An artist's impression of IBEX's launch and deployment. The spacecraft launched Sunday, Oct. 19, 2008.An artist's impression of IBEX's launch and deployment. The spacecraft launched Sunday, Oct. 19, 2008. (NASA/Goddard Space Flight Center)

A spacecraft designed to map the outer edges of our solar system is in orbit high above the Earth after a successful launch Sunday, NASA said Monday.

The Interstellar Boundary Explorer, or Ibex, is the first spacecraft to focus solely on the interactions of the hot solar wind emanating from the sun and the cold vastness of outer space.

Ibex was launched aboard a Pegasus rocket on Sunday at 1:47 p.m. ET from the Kwajalein Atoll, a part of the Marshall Islands in the Pacific Ocean. During the two-year mission, the spacecraft will capture images and map the boundary of the area containing the solar wind, called the heliosphere.

The heliosphere extends far beyond the orbit of the furthest planets. The distance where the solar wind begins to slow down as it collides with cosmic rays and cooler particles of interstellar gas — called the termination shock — extends about 13.5 billion kilometres from the sun, or 90 times the distance from the sun to the Earth.

The heliosphere ends at the heliopause, the distance at which the solar wind is buffeted completely by particles from outside our solar system.

Voyager 1 and Voyager 2 crossed the termination shock in 2003 and 2007 respectively, about 30 years after the spacecraft launched from Earth, providing NASA with "in situ" observations of the far-off region of space. NASA hopes Ibex will be able to provide a "big picture" look at the region.
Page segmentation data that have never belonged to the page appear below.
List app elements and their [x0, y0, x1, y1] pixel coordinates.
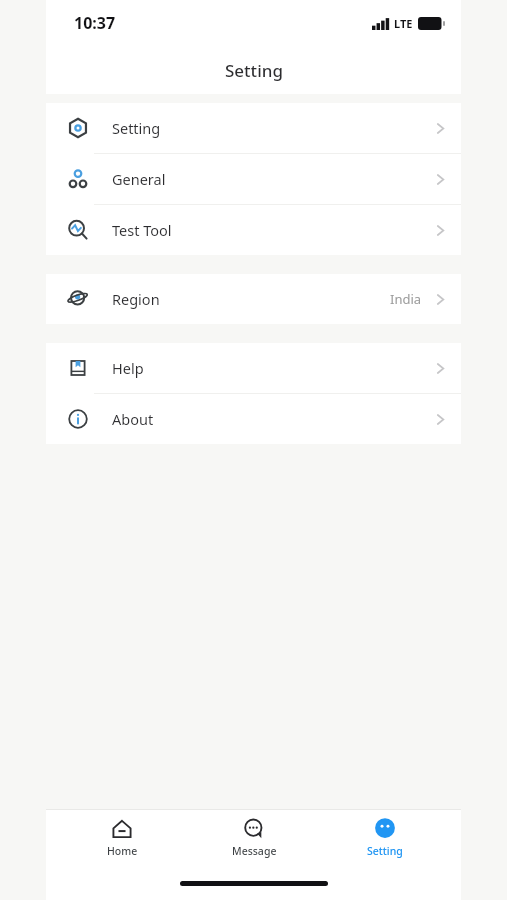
button[interactable]: Test Tool: [46, 205, 461, 255]
other: Home: [111, 818, 133, 840]
button[interactable]: General: [46, 154, 461, 204]
staticText: LTE: [394, 16, 413, 31]
staticText: Message: [232, 844, 277, 858]
staticText: General: [112, 169, 436, 189]
button[interactable]: Home: [67, 814, 177, 862]
staticText: 10:37: [74, 12, 116, 34]
button[interactable]: Setting: [46, 103, 461, 153]
staticText: India: [390, 290, 422, 308]
button[interactable]: Help: [46, 343, 461, 393]
staticText: Setting: [367, 844, 403, 858]
staticText: Help: [112, 358, 436, 378]
staticText: Setting: [112, 118, 436, 138]
button[interactable]: Region: [46, 274, 461, 324]
staticText: About: [112, 409, 436, 429]
button[interactable]: Setting: [330, 814, 440, 862]
staticText: Region: [112, 289, 390, 309]
button[interactable]: Message: [199, 814, 309, 862]
staticText: Setting: [225, 59, 283, 82]
button[interactable]: About: [46, 394, 461, 444]
other: Setting: [374, 818, 396, 840]
other: Message: [243, 818, 265, 840]
staticText: Home: [107, 844, 138, 858]
staticText: Test Tool: [112, 220, 436, 240]
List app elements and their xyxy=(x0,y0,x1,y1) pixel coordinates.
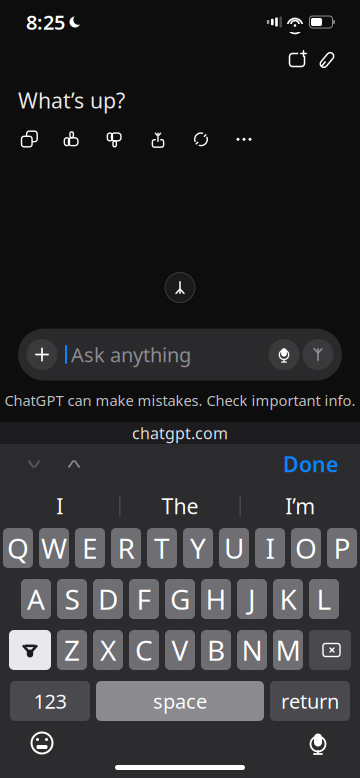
staticText: ChatGPT can make mistakes. Check importa… xyxy=(4,390,356,410)
button[interactable]: I xyxy=(0,484,119,528)
staticText: W xyxy=(41,529,67,567)
button[interactable]: R xyxy=(111,528,141,568)
button[interactable]: Edit xyxy=(312,46,342,74)
button[interactable]: Previous field xyxy=(14,446,54,482)
button[interactable]: Scroll to bottom xyxy=(163,270,197,304)
button[interactable]: G xyxy=(165,579,195,619)
button[interactable]: Delete xyxy=(309,630,351,670)
staticText: I xyxy=(56,492,63,520)
staticText: Y xyxy=(190,529,206,567)
button[interactable]: Good response xyxy=(61,128,83,150)
staticText: Q xyxy=(7,529,29,567)
button[interactable]: L xyxy=(309,579,339,619)
button[interactable]: I’m xyxy=(241,484,360,528)
staticText: H xyxy=(206,580,226,618)
button[interactable]: More options xyxy=(233,128,255,150)
staticText: chatgpt.com xyxy=(132,422,228,444)
button[interactable]: Bad response xyxy=(104,128,126,150)
button[interactable]: I xyxy=(255,528,285,568)
staticText: M xyxy=(276,631,300,669)
button[interactable]: D xyxy=(93,579,123,619)
button[interactable]: A xyxy=(21,579,51,619)
staticText: 123 xyxy=(34,688,66,714)
staticText: U xyxy=(224,529,244,567)
button[interactable]: K xyxy=(273,579,303,619)
button[interactable]: E xyxy=(75,528,105,568)
staticText: S xyxy=(64,580,80,618)
staticText: J xyxy=(248,580,256,618)
button[interactable]: J xyxy=(237,579,267,619)
button[interactable]: O xyxy=(291,528,321,568)
button[interactable]: S xyxy=(57,579,87,619)
staticText: I xyxy=(266,529,274,567)
staticText: P xyxy=(334,529,350,567)
button[interactable]: Send xyxy=(301,338,335,372)
button[interactable]: T xyxy=(147,528,177,568)
staticText: R xyxy=(118,529,134,567)
staticText: V xyxy=(172,631,188,669)
staticText: C xyxy=(135,631,153,669)
button[interactable]: space xyxy=(96,681,264,721)
button[interactable]: Y xyxy=(183,528,213,568)
button[interactable]: Done xyxy=(275,446,346,482)
button[interactable]: Share xyxy=(147,128,169,150)
staticText: 8:25 xyxy=(26,9,65,35)
button[interactable]: The xyxy=(120,484,240,528)
button[interactable]: Q xyxy=(3,528,33,568)
staticText: L xyxy=(316,580,332,618)
staticText: K xyxy=(280,580,296,618)
staticText: N xyxy=(242,631,262,669)
staticText: Z xyxy=(64,631,80,669)
button[interactable]: 123 xyxy=(10,681,90,721)
staticText: I’m xyxy=(285,492,315,520)
staticText: D xyxy=(98,580,118,618)
staticText: B xyxy=(207,631,225,669)
button[interactable]: Emoji xyxy=(22,723,62,763)
button[interactable]: X xyxy=(93,630,123,670)
button[interactable]: return xyxy=(270,681,350,721)
staticText: A xyxy=(27,580,45,618)
button[interactable]: New chat xyxy=(282,46,312,74)
button[interactable]: C xyxy=(129,630,159,670)
button[interactable]: B xyxy=(201,630,231,670)
button[interactable]: Dictation xyxy=(298,722,338,764)
button[interactable]: Shift xyxy=(9,630,51,670)
staticText: What’s up? xyxy=(18,86,125,114)
button[interactable]: H xyxy=(201,579,231,619)
button[interactable]: P xyxy=(327,528,357,568)
staticText: Done xyxy=(283,450,338,478)
button[interactable]: Z xyxy=(57,630,87,670)
button[interactable]: Next field xyxy=(54,446,94,482)
button[interactable]: Copy xyxy=(18,128,40,150)
staticText: F xyxy=(136,580,152,618)
button[interactable]: F xyxy=(129,579,159,619)
staticText: G xyxy=(170,580,190,618)
button[interactable]: Voice input xyxy=(267,338,301,372)
staticText: X xyxy=(100,631,116,669)
button[interactable]: W xyxy=(39,528,69,568)
button[interactable]: M xyxy=(273,630,303,670)
staticText: T xyxy=(154,529,170,567)
staticText: E xyxy=(82,529,98,567)
staticText: The xyxy=(162,492,198,520)
button[interactable]: Add attachment xyxy=(25,338,59,372)
button[interactable]: N xyxy=(237,630,267,670)
staticText: O xyxy=(295,529,317,567)
staticText: Ask anything xyxy=(71,341,191,368)
staticText: space xyxy=(153,688,207,714)
staticText: return xyxy=(281,688,339,714)
button[interactable]: Regenerate xyxy=(190,128,212,150)
button[interactable]: V xyxy=(165,630,195,670)
button[interactable]: U xyxy=(219,528,249,568)
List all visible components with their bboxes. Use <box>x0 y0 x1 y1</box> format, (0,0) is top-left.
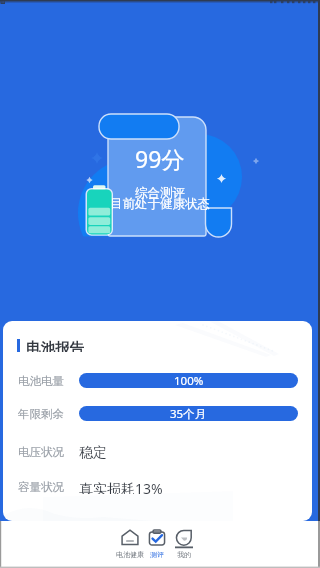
staticText: 电压状况 <box>18 445 64 459</box>
button[interactable]: Profile <box>166 521 202 568</box>
staticText: 99分 <box>135 143 185 174</box>
staticText: 我的 <box>177 550 191 559</box>
staticText: 容量状况 <box>18 480 64 494</box>
staticText: 综合测评 <box>135 185 185 201</box>
button[interactable]: Battery health <box>112 521 148 568</box>
staticText: 电池报告 <box>26 339 84 352</box>
staticText: 稳定 <box>79 444 107 459</box>
staticText: 电池健康 <box>116 550 144 559</box>
staticText: 测评 <box>150 550 164 559</box>
button[interactable]: Evaluation <box>139 521 175 568</box>
staticText: 真实损耗13% <box>79 479 163 494</box>
staticText: 年限剩余 <box>18 407 64 421</box>
staticText: 100% <box>174 373 204 388</box>
staticText: 目前处于健康状态 <box>110 196 210 212</box>
staticText: 35个月 <box>170 406 207 421</box>
staticText: 电池电量 <box>18 374 64 388</box>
"The interstellar boundary regions are critical because they shield us from the vast majority of dangerous galactic cosmic rays, which otherwise would penetrate into Earth's orbit and make human space flight much more dangerous," said Ibex principal investigator David J. McComas of the Southwest Research Institute in San Antonio in a statement.

To avoid interference to its sensors from the Earth's magnetosphere, Ibex's flight path will take it far away from the Earth, reaching a distance of about 322,000 km, a process that will take about 45 days to complete. After the 45-day flight is complete, the space probe will begin its scientific observations.

The probe will still be closer to the Earth than the moon, which orbits at an average distance of about 384,000 km.